4 IPMI checks

Overview

You can monitor the health and availability of Intelligent Platform Management Interface (IPMI) devices in Zabbix. To perform IPMI checks Zabbix server must be initially configured with IPMI support.

IPMI is a standardized interface for remote "lights-out" or "out-of-band" management of computer systems. It allows to monitor hardware status directly from the so-called "out-of-band" management cards, independently from the operating system or whether the machine is powered on at all.

Zabbix IPMI monitoring works only for devices having IPMI support (HP iLO, DELL DRAC, IBM RSA, Sun SSP, etc).

Since Zabbix 3.4, a new IPMI manager process has been added to schedule IPMI checks by IPMI pollers.

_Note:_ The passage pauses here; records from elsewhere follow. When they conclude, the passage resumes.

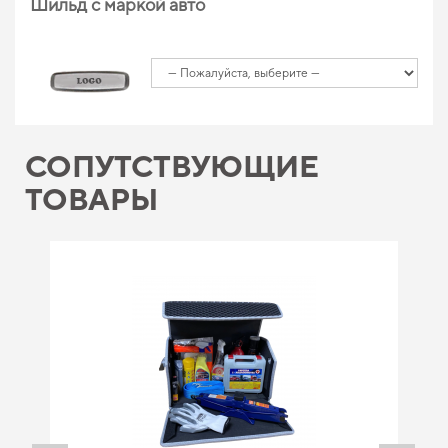
Шильд с маркой авто
СОПУТСТВУЮЩИЕ
ТОВАРЫ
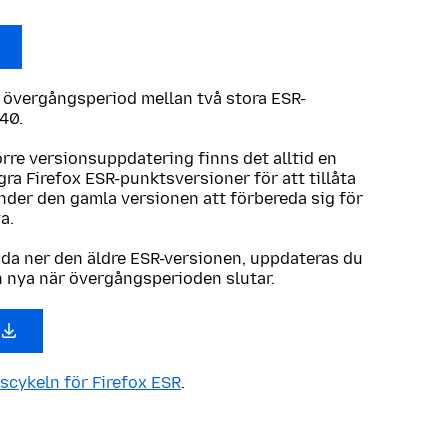
n övergångsperiod mellan två stora ESR-
40.
örre versionsuppdatering finns det alltid en
ra Firefox ESR-punktsversioner för att tillåta
der den gamla versionen att förbereda sig för
ya.
dda ner den äldre ESR-versionen, uppdateras du
n nya när övergångsperioden slutar.
scykeln för Firefox ESR
.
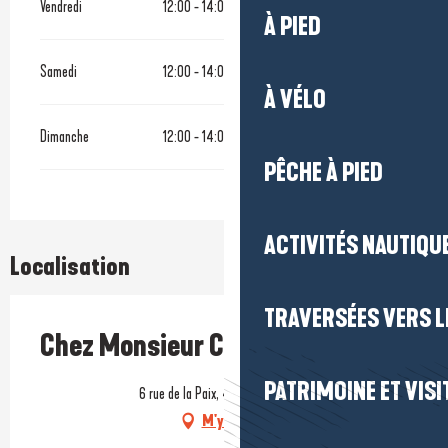
Vendredi
12:00 - 14:00
19:00 - 22:00
À PIED
Samedi
12:00 - 14:00
19:00 - 22:00
À VÉLO
Dimanche
12:00 - 14:00
19:00 - 22:00
PÊCHE À PIED
ACTIVITÉS NAUTIQUE
Localisation
TRAVERSÉES VERS LE
Chez Monsieur Cochon
PATRIMOINE ET VISI
6 rue de la Paix, 44410 Herbignac
M'y rendre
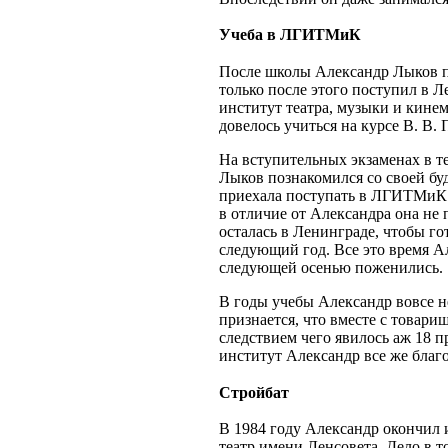
Учеба в ЛГИТМиК
После школы Александр Лыков п
только после этого поступил в 
институт театра, музыки и кине
довелось учиться на курсе В. В. 
На вступительных экзаменах в т
Лыков познакомился со своей бу
приехала поступать в ЛГИТМиК в
в отличие от Александра она не
осталась в Ленинграде, чтобы г
следующий год. Все это время Ал
следующей осенью поженились.
В годы учебы Александр вовсе 
признается, что вместе с товари
следствием чего явилось аж 18 
институт Александр все же благ
Стройбат
В 1984 году Александр окончил 
театр имени Ленсовета. Дело в т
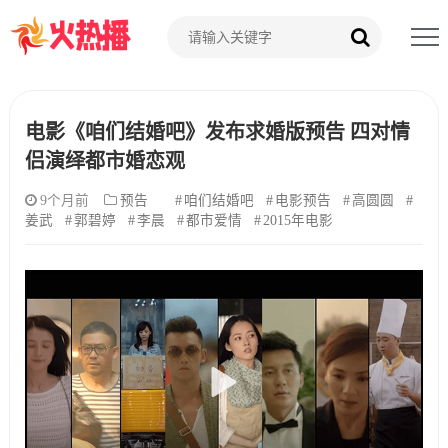
电影《咱们结婚吧》发布求婚版预告 四对情
侣演绎都市婚恋观
9个月前
预告
咱们结婚吧
电影预告
高圆圆
姜武
郭碧婷
李晨
都市爱情
2015年电影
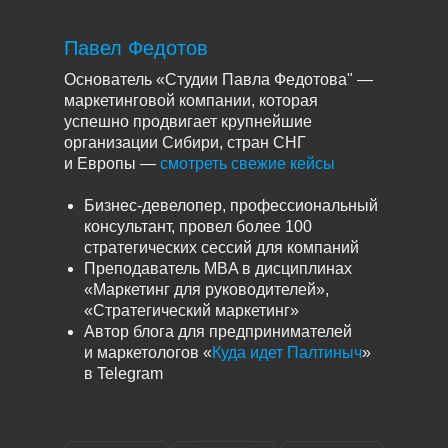
Павел Федотов
Основатель «Студии Павла Федотова" —
маркетинговой компании, которая
успешно продвигает крупнейшие
организации Сибири, стран СНГ
и Европы —
смотреть свежие кейсы
Бизнес-девелопер, профессиональный
консультант, провел более 100
стратегических сессий для компаний
Преподаватель MBA в дисциплинах
«Маркетинг для руководителей»,
«Стратегический маркетинг»
Автор блога для предпринимателей
и маркетологов «
Куда идет Палтиныч
»
в Telegram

Now a host is always polled by only one IPMI poller at a time, reducing the number of open connections to BMC controllers. With those changes it's safe to increase the number of IPMI pollers without worrying about BMC controller overloading. The IPMI manager process is automatically started when at least one IPMI poller is started.

See also known issues for IPMI checks.

Configuration

Host configuration

A host must be configured to process IPMI checks. An IPMI interface must be added, with the respective IP and port numbers, and IPMI authentication parameters must be defined.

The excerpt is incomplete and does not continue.